- TRY IT
Please write out all the data that follows exactly, without the pictures.

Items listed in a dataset
__________
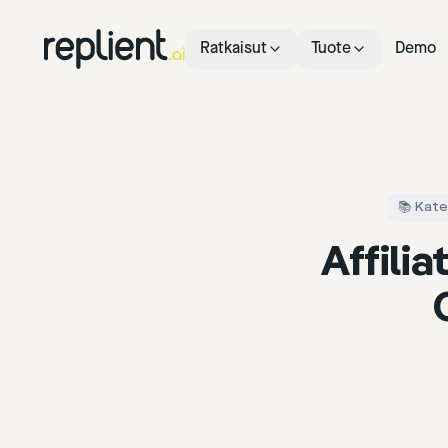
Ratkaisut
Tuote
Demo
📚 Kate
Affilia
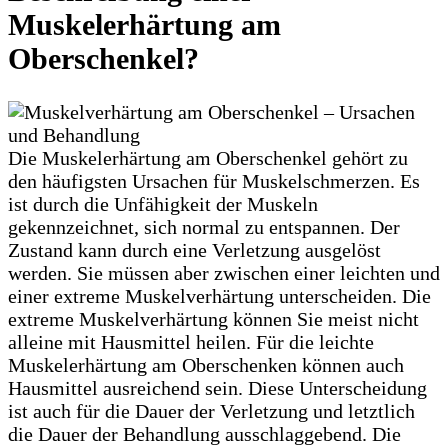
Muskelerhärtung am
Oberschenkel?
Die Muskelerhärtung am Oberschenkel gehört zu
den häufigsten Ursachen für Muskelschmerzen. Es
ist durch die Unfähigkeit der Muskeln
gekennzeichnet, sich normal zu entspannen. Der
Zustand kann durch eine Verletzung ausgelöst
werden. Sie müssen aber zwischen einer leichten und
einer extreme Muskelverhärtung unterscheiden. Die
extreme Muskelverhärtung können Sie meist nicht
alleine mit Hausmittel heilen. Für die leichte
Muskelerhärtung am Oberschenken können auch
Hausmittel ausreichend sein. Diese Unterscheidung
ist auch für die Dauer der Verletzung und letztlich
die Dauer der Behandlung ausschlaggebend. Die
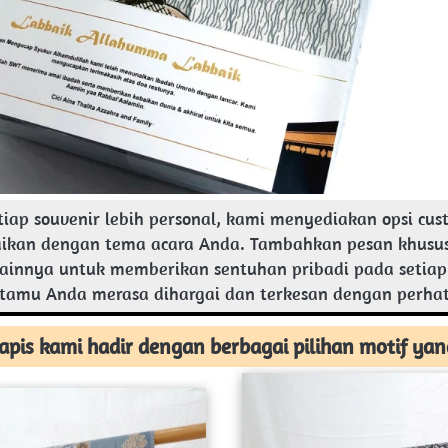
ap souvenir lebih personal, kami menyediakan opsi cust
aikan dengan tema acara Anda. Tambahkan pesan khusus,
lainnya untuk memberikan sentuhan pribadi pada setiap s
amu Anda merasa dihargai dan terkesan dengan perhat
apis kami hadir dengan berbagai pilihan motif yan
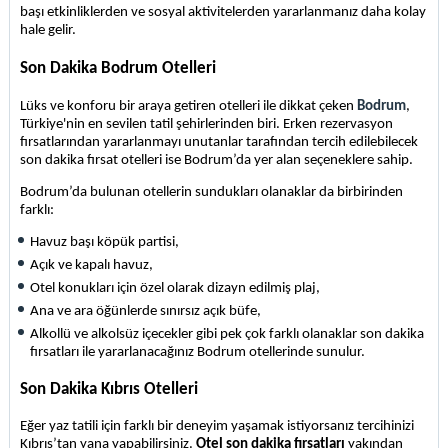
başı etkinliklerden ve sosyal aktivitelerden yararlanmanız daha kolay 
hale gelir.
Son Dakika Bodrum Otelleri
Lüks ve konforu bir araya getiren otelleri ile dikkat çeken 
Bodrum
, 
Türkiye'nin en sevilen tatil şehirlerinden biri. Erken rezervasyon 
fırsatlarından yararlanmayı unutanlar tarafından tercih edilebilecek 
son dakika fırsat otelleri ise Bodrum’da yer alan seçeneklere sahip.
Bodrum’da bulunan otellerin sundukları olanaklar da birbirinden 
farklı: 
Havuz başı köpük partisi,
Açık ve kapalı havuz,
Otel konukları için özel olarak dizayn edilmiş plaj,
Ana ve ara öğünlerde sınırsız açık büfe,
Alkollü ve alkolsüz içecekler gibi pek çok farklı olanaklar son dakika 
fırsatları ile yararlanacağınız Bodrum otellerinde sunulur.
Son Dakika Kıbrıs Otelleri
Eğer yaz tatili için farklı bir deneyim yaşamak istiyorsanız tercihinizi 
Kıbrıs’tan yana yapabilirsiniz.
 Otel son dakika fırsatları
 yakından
__________
- RESPONSE
Ratkaisut
Tuote
Demo
📚 Kate
Affilia
Muskelerhärtung am
Oberschenkel?
Die Muskelerhärtung am Oberschenkel gehört zu
den häufigsten Ursachen für Muskelschmerzen. Es
ist durch die Unfähigkeit der Muskeln
gekennzeichnet, sich normal zu entspannen. Der
Zustand kann durch eine Verletzung ausgelöst
werden. Sie müssen aber zwischen einer leichten und
einer extreme Muskelverhärtung unterscheiden. Die
extreme Muskelverhärtung können Sie meist nicht
alleine mit Hausmittel heilen. Für die leichte
Muskelerhärtung am Oberschenken können auch
Hausmittel ausreichend sein. Diese Unterscheidung
ist auch für die Dauer der Verletzung und letztlich
die Dauer der Behandlung ausschlaggebend. Die
ap souvenir lebih personal, kami menyediakan opsi cust
aikan dengan tema acara Anda. Tambahkan pesan khusus,
lainnya untuk memberikan sentuhan pribadi pada setiap s
amu Anda merasa dihargai dan terkesan dengan perhat
apis kami hadir dengan berbagai pilihan motif yan
başı etkinliklerden ve sosyal aktivitelerden yararlanmanız daha kolay 
hale gelir.
Son Dakika Bodrum Otelleri
Lüks ve konforu bir araya getiren otelleri ile dikkat çeken 
Bodrum
, 
Türkiye'nin en sevilen tatil şehirlerinden biri. Erken rezervasyon 
fırsatlarından yararlanmayı unutanlar tarafından tercih edilebilecek 
son dakika fırsat otelleri ise Bodrum’da yer alan seçeneklere sahip.
Bodrum’da bulunan otellerin sundukları olanaklar da birbirinden 
farklı: 
Havuz başı köpük partisi,
Açık ve kapalı havuz,
Otel konukları için özel olarak dizayn edilmiş plaj,
Ana ve ara öğünlerde sınırsız açık büfe,
Alkollü ve alkolsüz içecekler gibi pek çok farklı olanaklar son dakika 
fırsatları ile yararlanacağınız Bodrum otellerinde sunulur.
Son Dakika Kıbrıs Otelleri
Eğer yaz tatili için farklı bir deneyim yaşamak istiyorsanız tercihinizi 
Kıbrıs’tan yana yapabilirsiniz.
 Otel son dakika fırsatları
 yakından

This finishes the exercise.